List each line of the data in which the string "från" appears.
----- Supplied information
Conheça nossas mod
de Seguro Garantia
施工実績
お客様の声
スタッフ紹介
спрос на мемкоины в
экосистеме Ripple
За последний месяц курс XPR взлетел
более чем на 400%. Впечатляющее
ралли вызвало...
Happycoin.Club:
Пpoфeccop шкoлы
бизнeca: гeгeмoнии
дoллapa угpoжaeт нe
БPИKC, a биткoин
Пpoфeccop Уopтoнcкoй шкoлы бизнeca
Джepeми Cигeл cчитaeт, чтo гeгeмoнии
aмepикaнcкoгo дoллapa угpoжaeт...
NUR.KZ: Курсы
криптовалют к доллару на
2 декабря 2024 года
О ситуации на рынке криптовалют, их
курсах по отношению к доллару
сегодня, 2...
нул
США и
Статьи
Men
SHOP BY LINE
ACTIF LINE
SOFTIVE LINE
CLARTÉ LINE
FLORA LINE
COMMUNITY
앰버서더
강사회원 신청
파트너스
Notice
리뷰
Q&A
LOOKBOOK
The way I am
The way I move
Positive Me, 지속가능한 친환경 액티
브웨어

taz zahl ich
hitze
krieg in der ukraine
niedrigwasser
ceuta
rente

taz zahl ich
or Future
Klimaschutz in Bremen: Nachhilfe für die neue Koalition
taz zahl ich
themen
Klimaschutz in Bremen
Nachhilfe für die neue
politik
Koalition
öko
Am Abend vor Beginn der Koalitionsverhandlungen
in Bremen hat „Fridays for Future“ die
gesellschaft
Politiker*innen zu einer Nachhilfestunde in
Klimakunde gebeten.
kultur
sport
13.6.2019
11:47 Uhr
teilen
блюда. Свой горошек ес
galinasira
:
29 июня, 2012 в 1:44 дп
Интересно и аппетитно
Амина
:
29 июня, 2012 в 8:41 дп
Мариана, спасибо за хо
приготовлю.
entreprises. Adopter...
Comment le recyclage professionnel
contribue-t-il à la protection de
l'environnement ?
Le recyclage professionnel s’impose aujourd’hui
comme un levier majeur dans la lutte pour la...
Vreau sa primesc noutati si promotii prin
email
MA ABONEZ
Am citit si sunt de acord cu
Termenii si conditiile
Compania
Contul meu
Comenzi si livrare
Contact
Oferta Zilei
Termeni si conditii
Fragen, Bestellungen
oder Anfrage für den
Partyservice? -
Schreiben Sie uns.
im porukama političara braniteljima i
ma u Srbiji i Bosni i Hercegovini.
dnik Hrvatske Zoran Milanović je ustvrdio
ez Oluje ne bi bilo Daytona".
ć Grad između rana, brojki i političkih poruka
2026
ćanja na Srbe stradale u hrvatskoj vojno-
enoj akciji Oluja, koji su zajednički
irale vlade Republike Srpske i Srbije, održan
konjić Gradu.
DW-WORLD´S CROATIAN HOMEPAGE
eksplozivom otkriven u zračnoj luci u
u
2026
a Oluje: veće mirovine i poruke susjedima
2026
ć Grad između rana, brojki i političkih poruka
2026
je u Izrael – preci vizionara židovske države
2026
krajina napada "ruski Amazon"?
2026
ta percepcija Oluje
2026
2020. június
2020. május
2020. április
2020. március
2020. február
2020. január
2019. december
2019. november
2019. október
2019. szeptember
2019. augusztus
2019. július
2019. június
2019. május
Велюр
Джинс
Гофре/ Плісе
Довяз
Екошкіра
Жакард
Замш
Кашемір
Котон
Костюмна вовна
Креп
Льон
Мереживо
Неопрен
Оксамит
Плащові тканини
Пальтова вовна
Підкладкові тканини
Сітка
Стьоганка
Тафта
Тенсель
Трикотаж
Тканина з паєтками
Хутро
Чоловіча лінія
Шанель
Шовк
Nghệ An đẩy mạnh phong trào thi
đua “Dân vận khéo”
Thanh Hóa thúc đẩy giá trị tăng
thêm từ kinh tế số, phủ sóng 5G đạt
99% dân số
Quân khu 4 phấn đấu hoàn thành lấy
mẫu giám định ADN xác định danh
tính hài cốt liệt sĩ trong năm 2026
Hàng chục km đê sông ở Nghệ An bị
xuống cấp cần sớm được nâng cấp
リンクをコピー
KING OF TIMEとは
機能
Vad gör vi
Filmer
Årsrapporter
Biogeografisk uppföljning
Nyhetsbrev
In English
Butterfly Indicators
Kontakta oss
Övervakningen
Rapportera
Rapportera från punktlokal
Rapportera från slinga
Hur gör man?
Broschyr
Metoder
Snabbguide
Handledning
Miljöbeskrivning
----------
Task answer —
Rapportera från punktlokal
Rapportera från slinga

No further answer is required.